Influence of exogenous factors on water demand forecasting models during the COVID-19 period

Elsevier, Engineering Applications of Artificial Intelligence, Volume 117, Part A, 2023, 105617
Authors: 
Manar Abu Talib, Mohamed Abdallah, Abdulrahman Abdeljaber, Omnia Abu Waraga

Water scarcity has urged the need for adequate water demand forecasting to facilitate efficient planning of municipal infrastructure. However, the development of water consumption models is challenged by the rapid environmental and socio-economic changes, particularly during unforeseen events like the COVID-19 pandemic. This study investigated the impact of COVID-19 on the efficiency of water demand prediction models, considering the lockdown measures and various exogenous features, such as previous consumption (PC) and socio-demographic (SDF), seasonal (SF), and climatic (CF) factors.
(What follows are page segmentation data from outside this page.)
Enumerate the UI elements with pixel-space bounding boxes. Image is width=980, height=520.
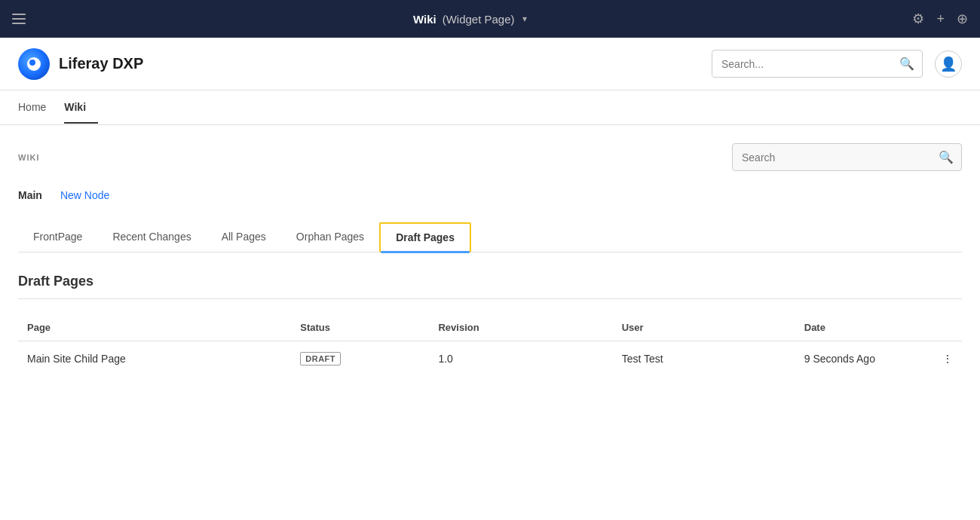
topnav-wiki-title: Wiki — [413, 13, 436, 26]
globe-icon[interactable]: ⊕ — [957, 11, 968, 27]
node-tabs: Main New Node — [18, 186, 962, 204]
header-search-box[interactable]: 🔍 — [712, 50, 923, 78]
logo-area: Liferay DXP — [18, 48, 143, 80]
header-bar: Liferay DXP 🔍 👤 — [0, 38, 980, 90]
header-right: 🔍 👤 — [712, 50, 962, 78]
table-row: Main Site Child Page DRAFT 1.0 Test Test… — [18, 341, 962, 377]
tab-recent-changes[interactable]: Recent Changes — [97, 223, 206, 252]
wiki-search-input[interactable] — [733, 145, 931, 170]
table-body: Main Site Child Page DRAFT 1.0 Test Test… — [18, 341, 962, 377]
wiki-search-box[interactable]: 🔍 — [732, 143, 962, 171]
wiki-search-button[interactable]: 🔍 — [931, 144, 961, 170]
tab-orphan-pages[interactable]: Orphan Pages — [281, 223, 379, 252]
draft-pages-heading: Draft Pages — [18, 274, 962, 289]
draft-pages-section: Draft Pages Page Status Revision User Da… — [18, 274, 962, 376]
col-header-user: User — [613, 314, 795, 341]
company-name: Liferay DXP — [59, 55, 143, 72]
header-search-button[interactable]: 🔍 — [892, 50, 922, 77]
gear-icon[interactable]: ⚙ — [912, 11, 924, 27]
tab-all-pages[interactable]: All Pages — [207, 223, 281, 252]
user-icon: 👤 — [940, 56, 957, 72]
cell-user: Test Test — [613, 341, 795, 377]
col-header-date: Date — [795, 314, 933, 341]
wiki-section-label: WIKI — [18, 153, 39, 162]
top-navigation: Wiki (Widget Page) ▾ ⚙ + ⊕ — [0, 0, 980, 38]
tab-frontpage[interactable]: FrontPage — [18, 223, 97, 252]
cell-date: 9 Seconds Ago — [795, 341, 933, 377]
page-tabs: FrontPage Recent Changes All Pages Orpha… — [18, 222, 962, 252]
topnav-widget-page: (Widget Page) — [443, 13, 515, 26]
site-nav-home[interactable]: Home — [18, 92, 58, 124]
user-avatar[interactable]: 👤 — [935, 50, 962, 78]
logo-icon — [18, 48, 50, 80]
status-badge: DRAFT — [300, 352, 341, 366]
row-actions-button[interactable]: ⋮ — [933, 341, 962, 377]
wiki-section-header: WIKI 🔍 — [18, 143, 962, 171]
site-navigation: Home Wiki — [0, 90, 980, 125]
header-search-input[interactable] — [712, 52, 892, 76]
site-nav-wiki[interactable]: Wiki — [64, 92, 98, 124]
tab-draft-pages[interactable]: Draft Pages — [379, 222, 471, 252]
col-header-revision: Revision — [429, 314, 612, 341]
topnav-dropdown-icon[interactable]: ▾ — [522, 14, 527, 24]
draft-pages-table: Page Status Revision User Date Main Site… — [18, 314, 962, 376]
main-content: WIKI 🔍 Main New Node FrontPage Recent Ch… — [0, 125, 980, 502]
col-header-page: Page — [18, 314, 291, 341]
col-header-status: Status — [291, 314, 429, 341]
cell-revision: 1.0 — [429, 341, 612, 377]
table-header: Page Status Revision User Date — [18, 314, 962, 341]
plus-icon[interactable]: + — [936, 11, 945, 27]
cell-page-name: Main Site Child Page — [18, 341, 291, 377]
section-divider — [18, 298, 962, 299]
cell-status: DRAFT — [291, 341, 429, 377]
node-tab-main[interactable]: Main — [18, 186, 42, 204]
node-tab-new-node[interactable]: New Node — [60, 186, 109, 204]
sidebar-toggle[interactable] — [12, 11, 27, 26]
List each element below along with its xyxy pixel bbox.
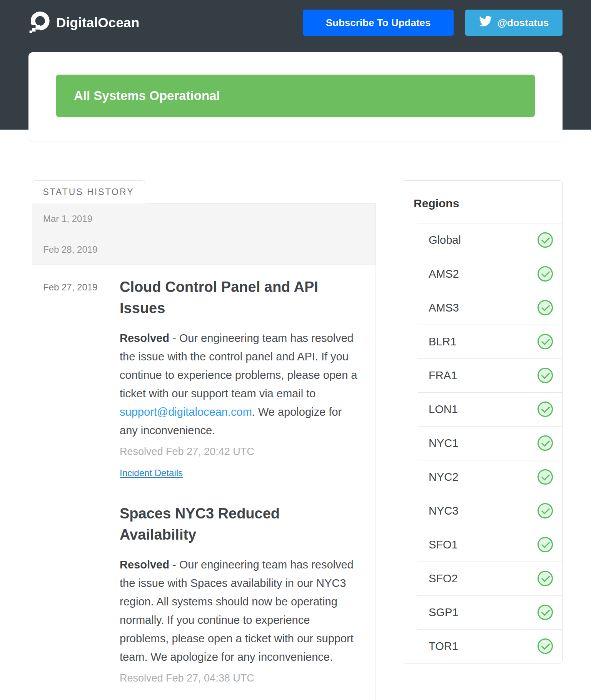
region-row-sfo1: SFO1 [402, 528, 562, 562]
region-row-nyc3: NYC3 [402, 494, 562, 528]
check-circle-icon [538, 638, 553, 654]
region-row-ams3: AMS3 [402, 291, 562, 325]
expanded-date-label: Feb 27, 2019 [32, 265, 120, 700]
region-row-lon1: LON1 [402, 392, 562, 426]
region-label: SFO1 [429, 538, 458, 551]
date-row-feb-27-expanded: Feb 27, 2019 Cloud Control Panel and API… [32, 265, 376, 700]
digitalocean-logo[interactable]: DigitalOcean [28, 11, 139, 35]
check-circle-icon [538, 605, 553, 620]
brand-name: DigitalOcean [56, 15, 139, 30]
incident-body: Resolved - Our engineering team has reso… [120, 329, 358, 440]
twitter-button[interactable]: @dostatus [465, 10, 563, 36]
check-circle-icon [538, 334, 553, 349]
region-row-nyc2: NYC2 [402, 460, 562, 494]
overall-status-text: All Systems Operational [74, 88, 220, 103]
status-page: DigitalOcean Subscribe To Updates @dosta… [0, 0, 591, 700]
status-history-panel: STATUS HISTORY Mar 1, 2019 Feb 28, 2019 … [32, 180, 376, 700]
region-label: NYC1 [429, 437, 458, 450]
check-circle-icon [538, 300, 553, 315]
incident-status-label: Resolved [120, 332, 169, 344]
check-circle-icon [538, 266, 553, 282]
all-systems-operational-banner: All Systems Operational [56, 75, 535, 117]
incident-spaces-nyc3: Spaces NYC3 Reduced Availability Resolve… [120, 503, 358, 684]
region-label: SGP1 [429, 606, 458, 619]
incident-title: Cloud Control Panel and API Issues [120, 277, 358, 319]
region-row-tor1: TOR1 [402, 629, 562, 663]
status-history-tab-label: STATUS HISTORY [43, 187, 134, 197]
incident-body-text: - Our engineering team has resolved the … [120, 558, 354, 663]
date-row-mar-1[interactable]: Mar 1, 2019 [32, 203, 376, 234]
status-history-table: Mar 1, 2019 Feb 28, 2019 Feb 27, 2019 Cl… [32, 203, 376, 700]
incident-cloud-control-panel: Cloud Control Panel and API Issues Resol… [120, 277, 358, 478]
region-label: AMS2 [429, 268, 459, 280]
twitter-bird-icon [479, 16, 492, 30]
region-label: FRA1 [429, 369, 457, 382]
overall-status-card: All Systems Operational [28, 52, 563, 142]
check-circle-icon [538, 503, 553, 518]
check-circle-icon [538, 571, 553, 586]
region-row-nyc1: NYC1 [402, 426, 562, 460]
check-circle-icon [538, 232, 553, 248]
support-email-link[interactable]: support@digitalocean.com [120, 406, 252, 418]
region-label: BLR1 [429, 335, 457, 348]
date-row-feb-28[interactable]: Feb 28, 2019 [32, 234, 376, 265]
date-row-label: Feb 28, 2019 [43, 244, 97, 255]
incident-body: Resolved - Our engineering team has reso… [120, 555, 358, 666]
incident-resolved-timestamp: Resolved Feb 27, 04:38 UTC [120, 672, 358, 684]
regions-list: Global AMS2 AMS3 BLR1 FRA1 [402, 223, 562, 663]
region-row-fra1: FRA1 [402, 358, 562, 392]
region-row-blr1: BLR1 [402, 325, 562, 358]
incident-details-link[interactable]: Incident Details [120, 468, 183, 478]
check-circle-icon [538, 469, 553, 485]
incident-status-label: Resolved [120, 558, 169, 571]
check-circle-icon [538, 402, 553, 417]
date-row-label: Mar 1, 2019 [43, 213, 92, 224]
digitalocean-mark-icon [28, 11, 51, 35]
region-label: LON1 [429, 403, 458, 416]
regions-panel: Regions Global AMS2 AMS3 BLR1 [402, 180, 563, 663]
check-circle-icon [538, 435, 553, 451]
region-label: SFO2 [429, 572, 458, 585]
region-label: NYC2 [429, 471, 458, 483]
subscribe-button[interactable]: Subscribe To Updates [303, 10, 454, 36]
subscribe-button-label: Subscribe To Updates [326, 17, 431, 29]
incident-title: Spaces NYC3 Reduced Availability [120, 503, 358, 545]
check-circle-icon [538, 537, 553, 552]
region-label: Global [429, 234, 461, 247]
tab-status-history[interactable]: STATUS HISTORY [32, 180, 145, 203]
region-label: AMS3 [429, 302, 459, 314]
region-label: TOR1 [429, 640, 458, 653]
region-row-global: Global [402, 223, 562, 257]
twitter-button-label: @dostatus [498, 17, 549, 29]
region-row-ams2: AMS2 [402, 257, 562, 291]
region-label: NYC3 [429, 505, 458, 517]
regions-title: Regions [402, 181, 562, 223]
region-row-sfo2: SFO2 [402, 562, 562, 595]
incident-resolved-timestamp: Resolved Feb 27, 20:42 UTC [120, 446, 358, 458]
check-circle-icon [538, 368, 553, 383]
region-row-sgp1: SGP1 [402, 595, 562, 629]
Multiple ensemble models, gradient-boosting machines (GBM), extreme-gradient-boosting (XGB), light-gradient-boosting, random forest (RF), and stack regressor (STK) were examined, compared to other machine-learning techniques, multiple-linear regression (MLR), decision trees, and neural networks. The models were tested using 3-year metering records for 128,000 consumers in Dubai. The feature importance analysis indicated that PC and SDF had a significant impact on consumption rates with correlation coefficients of 0.95 and 0.74, respectively, as opposed to SF and CF, which had negligible effect. The results showed that, before COVID, RF and STK outperformed other models with a coefficient-of-determination (R2) and root-mean-squared-error (RMSE) of 0.928 and 0.039, followed by XGB at 0.923 and 0.041, respectively. However, MLR achieved the highest prediction accuracy amid COVID with R2 and RMSE of 0.90 and 0.05, followed by GBM and XGB equally at 0.83 and 0.06, respectively. An ensemble-based error prediction model was applied, resulting in up to 9.2% improvement in predictions. Overall, this research emphasized the efficiency of ensemble models in handling fluctuating data with a high degree of nonlinearity.